-- WHAT YOU SHOULD DO --
An exact copy of every record is needed, with all pictures omitted.

━━━ DATA RECORDS ━━━

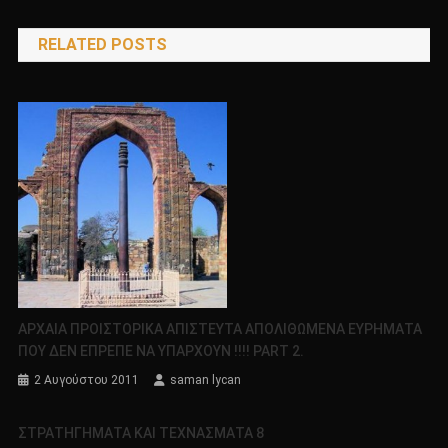
άρθρων
RELATED POSTS
ΑΡΧΑΙΑ ΠΡΟΙΣΤΟΡΙΚΑ ΑΠΙΣΤΕΥΤΑ ΑΠΟΛΙΘΩΜΕΝΑ ΕΥΡΗΜΑΤΑ
ΠΟΥ ΔΕΝ ΕΠΡΕΠΕ ΝΑ ΥΠΑΡΧΟΥΝ !!!! PART 2.
2 Αυγούστου 2011
saman lycan
ΣΤΡΑΤΗΓΗΜΑΤΑ ΚΑΙ ΤΕΧΝΑΣΜΑΤΑ 8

━━━

-- TASK ANSWER --
άρθρων
RELATED POSTS
ΑΡΧΑΙΑ ΠΡΟΙΣΤΟΡΙΚΑ ΑΠΙΣΤΕΥΤΑ ΑΠΟΛΙΘΩΜΕΝΑ ΕΥΡΗΜΑΤΑ
ΠΟΥ ΔΕΝ ΕΠΡΕΠΕ ΝΑ ΥΠΑΡΧΟΥΝ !!!! PART 2.
2 Αυγούστου 2011
saman lycan
ΣΤΡΑΤΗΓΗΜΑΤΑ ΚΑΙ ΤΕΧΝΑΣΜΑΤΑ 8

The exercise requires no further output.